Акцентируя вольнолюбивое звучание этих строк, Лотман также указывал на то, что в прижизненных изданиях этот фрагмент подвергся цензурной замене: вместо сомнительной с точки зрения царской цензуры “вольности” появилась “критика”. Действительно, во всех прижизненных публикациях первой главы, которых в течение 1825–1837 годов было четыре , этот стих читался одинаково и не так, как в нынешних изданиях: “Где каждый, критикой дыша”. Однако точно так же – с “критикой”, а не с “вольностью” – он читался и в рукописной копии первой главы. Ее, по всей видимости, в Михайловском осенью 1824 года изготовил для будущего издания Лев Пушкин при участии старшего брата. Цензурная рукопись первой главы не сохранилась, но из документов Петербургского цензурного комитета и косвенных свидетельств можно заключить, что никаких цензурных претензий первая глава “Онегина” не встретила. Пушкин и сочувствующие ему петербургские друзья заранее заручились поддержкой министра народного просвещения и главы цензурного ведомства адмирала Александра Шишкова.

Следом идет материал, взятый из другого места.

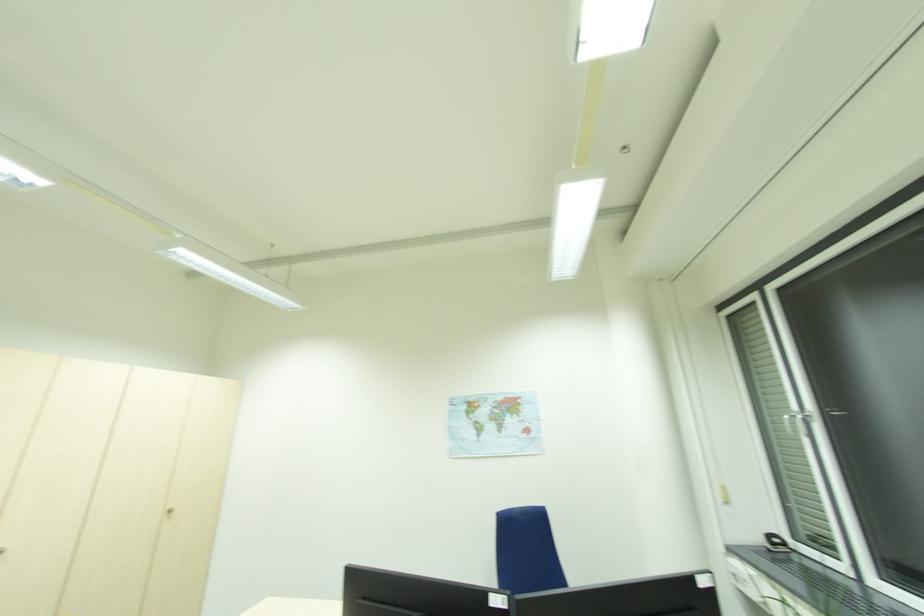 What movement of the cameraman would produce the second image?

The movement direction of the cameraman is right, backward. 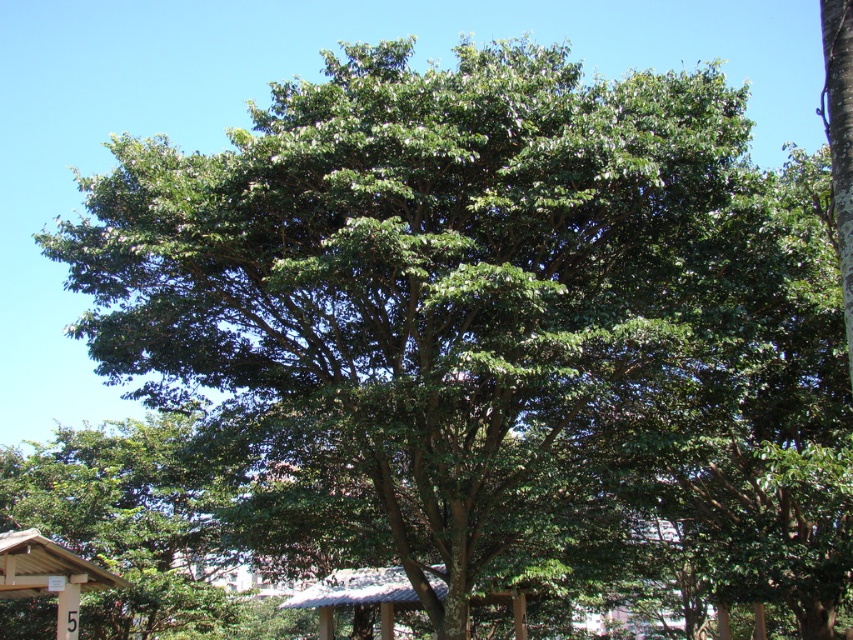 You are planning to place a new bench in the scene. The bench requires a space wider than the wooden sign at lower left. Can the thatched roof gazebo at center provide enough space for the bench?

The thatched roof gazebo at center is wider than the wooden sign at lower left, so it can provide enough space for the bench.

You are planning to install a new birdhouse in the scene. The birdhouse requires a mounting height of at least 2 meters. Given the thatched roof gazebo at center and wooden sign at lower left, which object would be suitable for mounting the birdhouse based on their heights?

The thatched roof gazebo at center is taller than the wooden sign at lower left, so the thatched roof gazebo at center would be suitable for mounting the birdhouse as it meets the required height of at least 2 meters.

Откуда же взялась “вольность” и версия о цензурной замене? Вариант с “вольностью” встречается только в черновике, набросанном Пушкиным в 1823 году в Одессе. В первом беловом автографе первой главы, тоже одесском (на обложке рукой Пушкина выставлена дата: “Одесса MDCCCXXIII”), “вольностью” зачеркнуто и заменено на “критикой”. Эта замена и была интерпретирована текстологами 1930-х годов как цензурная – учитывая политический ореол слова “вольность” и возможные ассоциации обобщенного образа дерзкого вольнолюбца с приятелем Пушкина Павлом Катениным, высланным из Петербурга в 1822 году из-за театрального скандала. Начиная с 1930-х годов во всех изданиях – по воле текстологов – “вольность” заменила “критику”.
Прямых аргументов в пользу вынужденности этой поправки у нас нет: беловой автограф не мог предназначаться для цензорского чтения (в 1823 году Пушкин и не помышлял об издании “Онегина”), Пушкин еще не раз возвращался к тексту, дорабатывал его и мог изменить эту строку. Наконец, для публикации первой главы “Онегина” цензурные условия были крайне благоприятные, да и впоследствии у Пушкина было несколько возможностей вернуться к прежнему рукописному чтению, чего он, однако, не сделал».
Так делается «история». Так ломается человек – до полного обнуления. По капле, по щепоти, по зёрнышку, которому должно бы воскреснуть, да поверх земли, в которую оно упало, кое-кто успел кое-что водрузить…
*В.Солоухин вывел, что «средняя» русская икона-долгожительница переписывалась раз в 70-80 лет (по памяти воспроизвожу). За этот срок она чернела до неразличимости изображонного в ней.